Supplement to Distribution Families in gamlss2

A comparison to families in gamlss

The GAMLSS working party

The distributions in the gamlss2 package differ from those in the original gamlss family, as described by Rigby et al. (2019). The structure of the "gamlss.family" object (see Stasinopoulos and Rigby 2007) differs from that of the "gamlss2.family". While both families contain the same core information about the distribution, it is represented in different formats. The key reason for this change is that the new "gamlss2.family" structure is more flexible and can be more easily generalized to accommodate models with more than four parameters—something that was a limitation of the earlier GAMLSS implementation in the gamlss package.
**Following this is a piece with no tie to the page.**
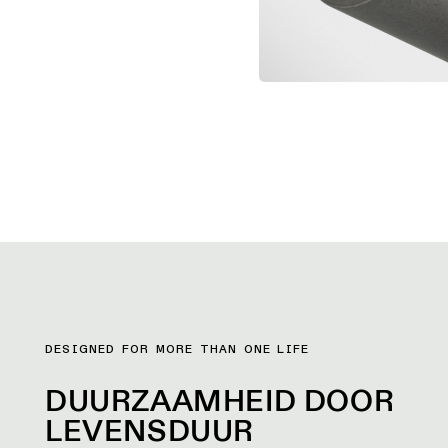
DESIGNED FOR MORE THAN ONE LIFE
DUURZAAMHEID DOOR
LEVENSDUUR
In this vignette, we aim to:

First we import the packages we are going to need later.

library("gamlss")
library("gamlss2")
library("gamlss.ggplots")

1 The structure of "gamlss2.family" object

A "gamlss2.family" object is a list with the following components:

  • family: The name of the family.

  • names: The names of the distribution parameters.

  • links: The link functions for the parameters.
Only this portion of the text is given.